## DATA EXCERPTS:
--- --- ---

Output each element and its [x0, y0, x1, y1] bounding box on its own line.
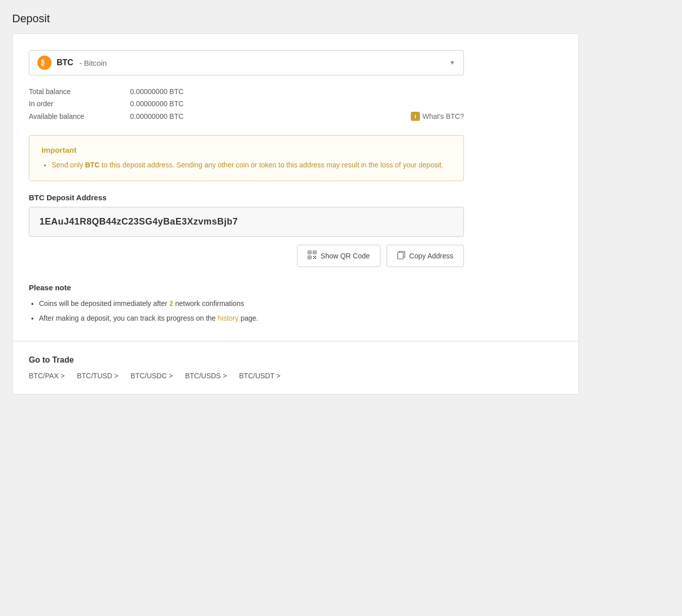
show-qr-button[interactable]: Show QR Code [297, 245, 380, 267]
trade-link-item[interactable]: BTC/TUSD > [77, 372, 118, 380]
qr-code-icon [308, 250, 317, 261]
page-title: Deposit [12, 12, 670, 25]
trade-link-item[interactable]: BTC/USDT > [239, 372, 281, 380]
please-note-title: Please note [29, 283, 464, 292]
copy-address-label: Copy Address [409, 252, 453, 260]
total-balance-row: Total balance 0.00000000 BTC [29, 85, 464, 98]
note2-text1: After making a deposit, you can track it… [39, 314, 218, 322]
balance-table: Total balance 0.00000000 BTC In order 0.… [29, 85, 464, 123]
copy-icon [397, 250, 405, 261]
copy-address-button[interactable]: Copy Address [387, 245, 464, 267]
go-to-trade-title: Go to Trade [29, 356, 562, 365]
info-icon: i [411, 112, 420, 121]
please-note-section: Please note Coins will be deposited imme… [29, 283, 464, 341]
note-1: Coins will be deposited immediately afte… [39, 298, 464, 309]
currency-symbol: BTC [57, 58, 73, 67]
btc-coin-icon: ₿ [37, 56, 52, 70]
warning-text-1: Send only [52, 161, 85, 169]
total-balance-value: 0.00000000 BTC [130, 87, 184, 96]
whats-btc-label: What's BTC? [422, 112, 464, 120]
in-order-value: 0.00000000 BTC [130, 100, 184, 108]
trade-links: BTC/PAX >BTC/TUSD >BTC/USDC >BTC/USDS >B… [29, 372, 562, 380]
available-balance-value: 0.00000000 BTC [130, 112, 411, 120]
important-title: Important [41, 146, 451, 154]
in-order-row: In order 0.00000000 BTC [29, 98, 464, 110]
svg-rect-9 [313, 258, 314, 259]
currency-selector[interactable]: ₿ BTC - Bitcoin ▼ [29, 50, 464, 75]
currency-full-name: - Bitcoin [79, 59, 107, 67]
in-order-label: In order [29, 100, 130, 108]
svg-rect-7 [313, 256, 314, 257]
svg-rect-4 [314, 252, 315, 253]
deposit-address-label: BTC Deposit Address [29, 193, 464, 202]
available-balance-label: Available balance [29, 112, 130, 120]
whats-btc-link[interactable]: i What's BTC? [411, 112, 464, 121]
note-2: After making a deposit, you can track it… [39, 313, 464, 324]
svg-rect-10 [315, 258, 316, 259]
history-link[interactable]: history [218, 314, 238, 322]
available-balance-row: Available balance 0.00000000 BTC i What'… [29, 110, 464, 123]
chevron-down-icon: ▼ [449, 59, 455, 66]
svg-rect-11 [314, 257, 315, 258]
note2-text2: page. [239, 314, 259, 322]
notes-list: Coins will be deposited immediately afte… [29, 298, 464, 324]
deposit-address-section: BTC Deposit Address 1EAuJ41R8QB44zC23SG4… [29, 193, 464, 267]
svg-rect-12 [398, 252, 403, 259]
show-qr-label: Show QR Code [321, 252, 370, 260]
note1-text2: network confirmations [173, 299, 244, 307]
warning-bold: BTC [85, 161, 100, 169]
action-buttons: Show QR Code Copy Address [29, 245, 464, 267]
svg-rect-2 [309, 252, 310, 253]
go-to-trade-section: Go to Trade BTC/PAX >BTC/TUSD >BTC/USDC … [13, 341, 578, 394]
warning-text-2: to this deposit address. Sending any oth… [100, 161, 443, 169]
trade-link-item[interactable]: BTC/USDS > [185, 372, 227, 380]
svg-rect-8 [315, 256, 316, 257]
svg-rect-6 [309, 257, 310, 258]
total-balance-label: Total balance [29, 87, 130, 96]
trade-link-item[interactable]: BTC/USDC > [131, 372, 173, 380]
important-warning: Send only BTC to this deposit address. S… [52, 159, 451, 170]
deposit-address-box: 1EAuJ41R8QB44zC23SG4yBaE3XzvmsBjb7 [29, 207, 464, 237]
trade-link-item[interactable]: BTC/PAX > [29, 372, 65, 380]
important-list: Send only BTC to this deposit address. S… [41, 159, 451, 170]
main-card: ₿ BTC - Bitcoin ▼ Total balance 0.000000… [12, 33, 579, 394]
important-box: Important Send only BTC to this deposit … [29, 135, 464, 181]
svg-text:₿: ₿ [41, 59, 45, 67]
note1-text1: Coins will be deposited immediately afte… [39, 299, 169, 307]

--- --- ---

## WHAT YOU HAVE TO DO:
Each line above that holds the string "whats" should be copied and shown.

## REPLY TO THE TASK:
whats-btc-label: What's BTC? [422, 112, 464, 120]
whats-btc-link[interactable]: i What's BTC? [411, 112, 464, 121]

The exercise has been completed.